AceShowbiz - Director Terry Gilliam insists the legal battle surrounding The Man Who Killed Don Quixote won't hinder the film's release.

The filmmaker has spent the last 25 years trying to bring his adaptation of Miguel de Cervantes novel to the big screen, and finally debuted the project at the Cannes Film Festival in May, amid a legal wrangle with producer Paolo Branco.

The Alfama Films Production executive sued Gilliam for breach of contract, claiming he owns the rights to the movie, which he exited as a producer before cameras began rolling.

He failed in his bid for an injunction, which would have prevented the film from screening at Cannes, but now Gilliam has been ordered to honour a 2016 contract, which grants Branco rights to the movie.

With the ruling, the producer has announced plans to continue to seek legal action against the movie's bosses at Kinology, distributors at Ocean Films, and bosses at the Cannes Film Festival, but Gilliam is still confident his Don Quixote film will be released as scheduled around the world this summer.

"It is about to be released broadly in Holland and Belgium," Gilliam told The Hollywood Reporter on Wednesday, July 04, as he screened the film at the Karlovy Vary International Film Festival in the Czech Republic. "I think Cannes changed things. Paolo just went too far - 'I will tell the festival not to show it...' It seems things are floating along nicely, although he did scare a lot of people away at one point".

Gilliam also refutes claims he has lost the rights to the film.
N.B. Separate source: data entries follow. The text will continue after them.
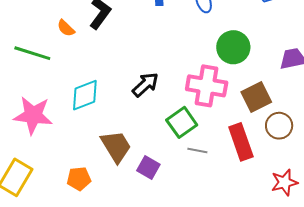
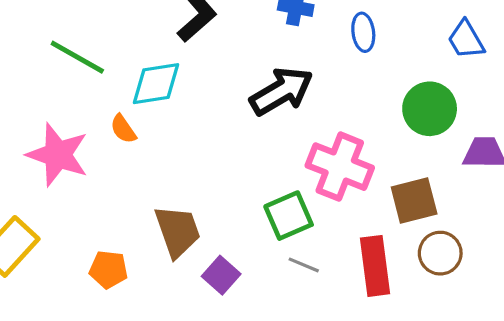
orange semicircle: (66, 28) -> (123, 129), moved
green circle: (233, 47) -> (430, 109), moved
black arrow: (145, 85) -> (281, 91), moved, size x1.4
cyan diamond: (85, 95) -> (156, 84), moved

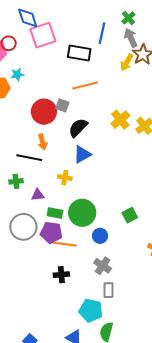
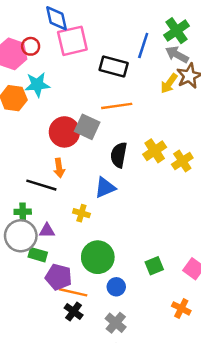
green cross: (128, 18) -> (176, 31), size x1.5
gray arrow: (131, 38) -> (177, 55), turned -42
cyan star: (17, 74) -> (37, 85), size x1.5
gray square: (62, 105) -> (87, 127), size x1.5
black semicircle: (78, 128) -> (119, 155), moved, turned -40
green rectangle: (55, 213) -> (38, 255), moved
gray circle: (23, 227) -> (21, 236), moved
black cross: (61, 275) -> (74, 312), moved, turned 35

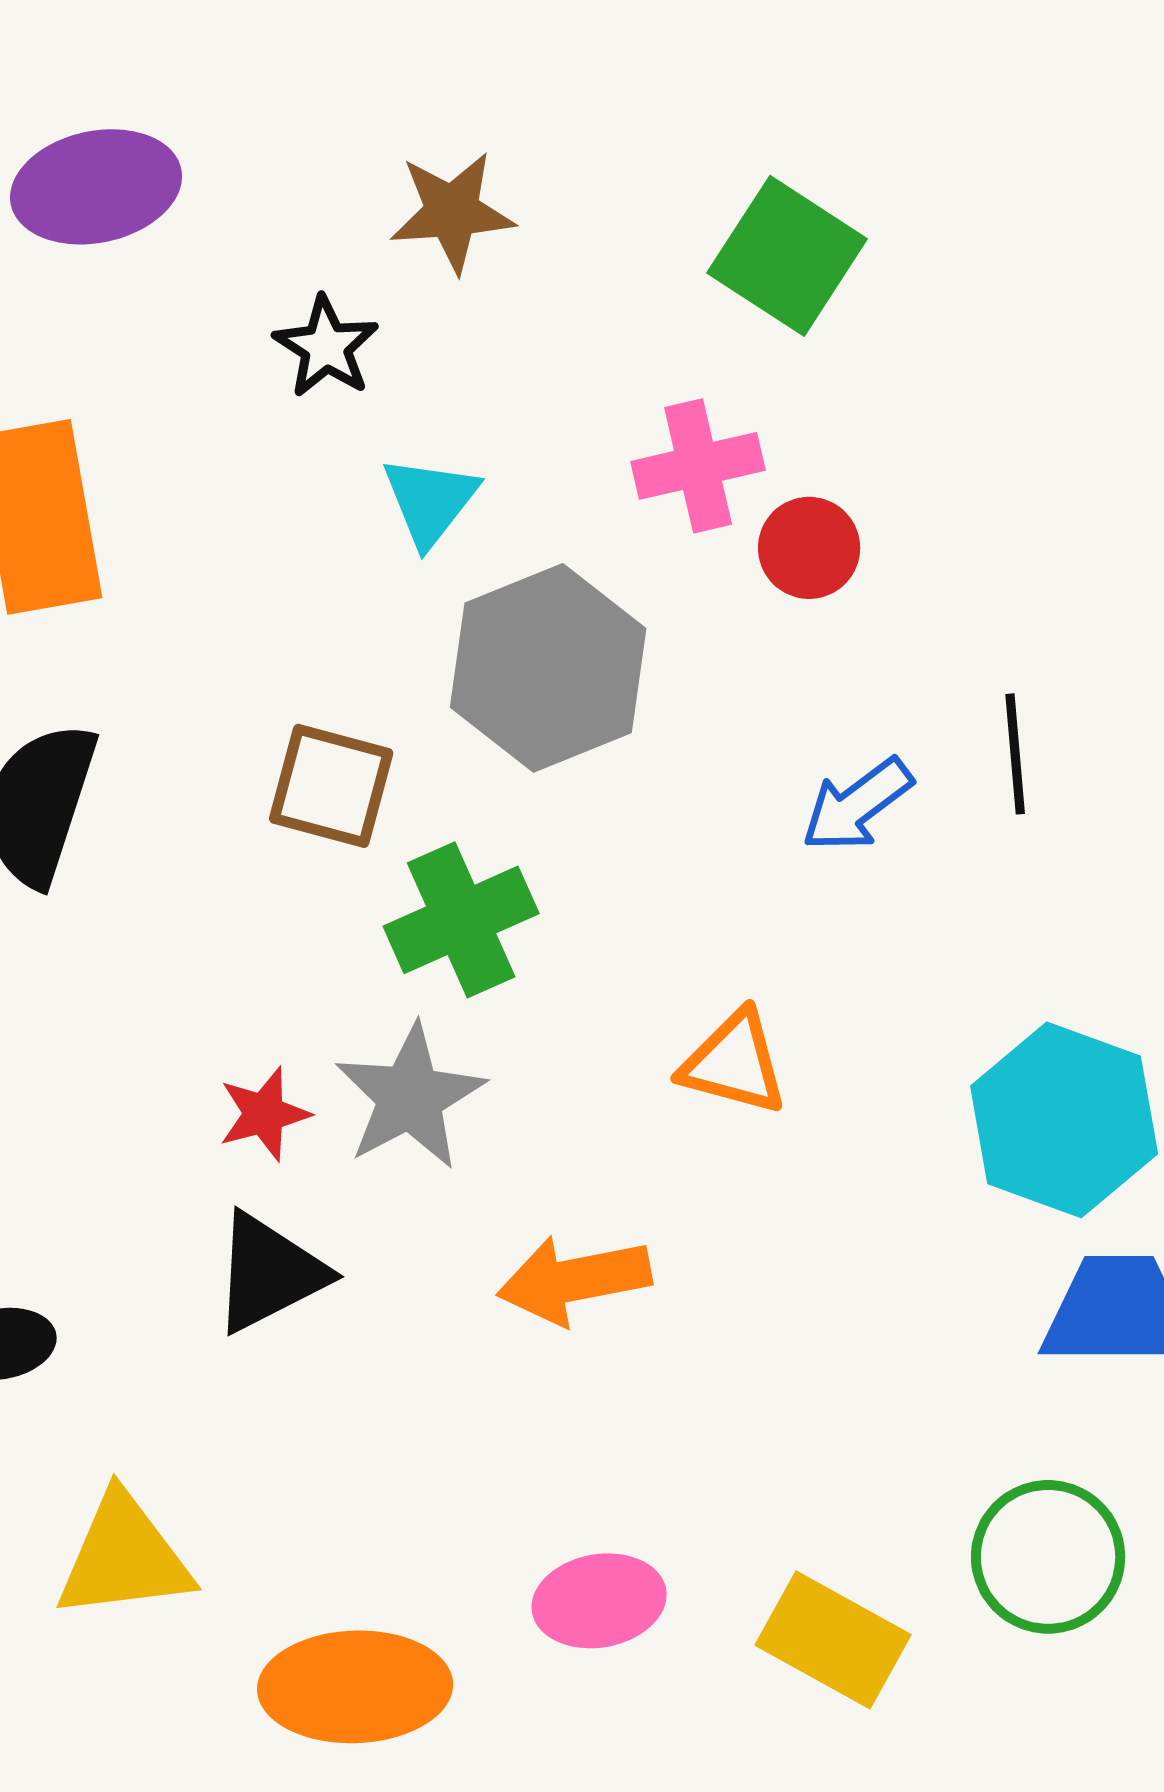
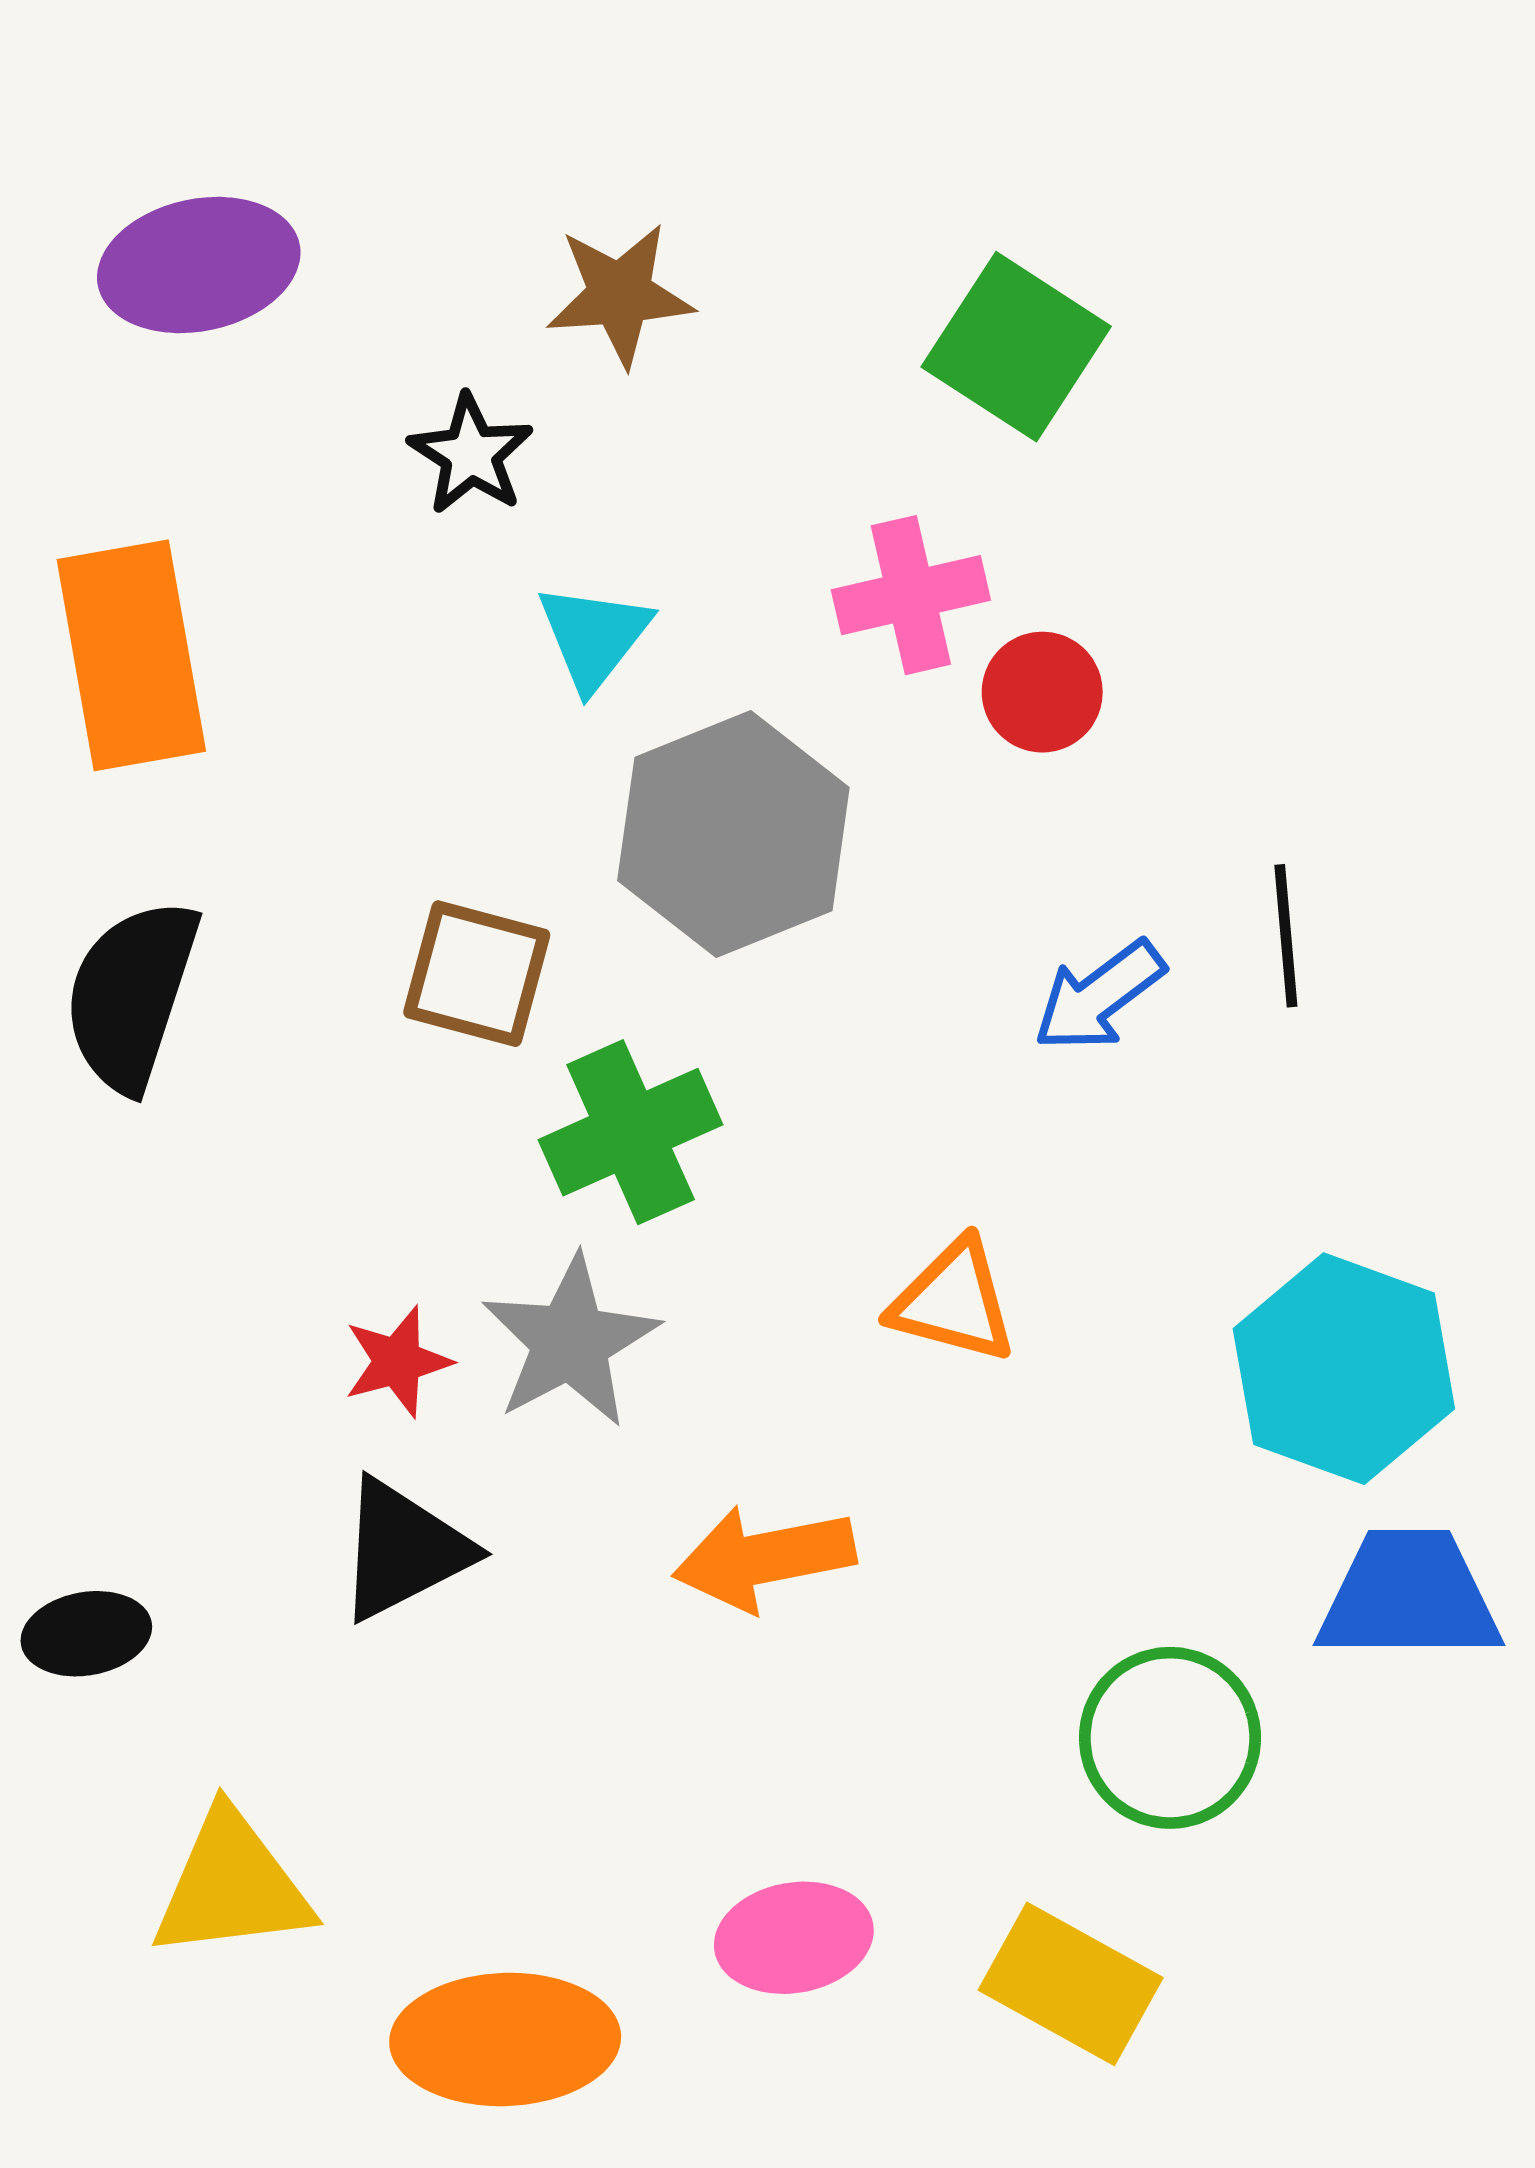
green circle: (1048, 1557) -> (1170, 1738), moved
"The Paris court did not exactly rule in (Branco's) favour," he said. "It just did not change the very early ruling about a technicality. The press is saying that I have lost my rights, which is not true as I am the director and it is the producers that own the rights".

Bosses at Amazon Studios previously acquired the rights to distribute the movie, starring Adam Driver and Jonathan Pryce, in the U.S., but they dropped out of the deal after Branco launched his lawsuit.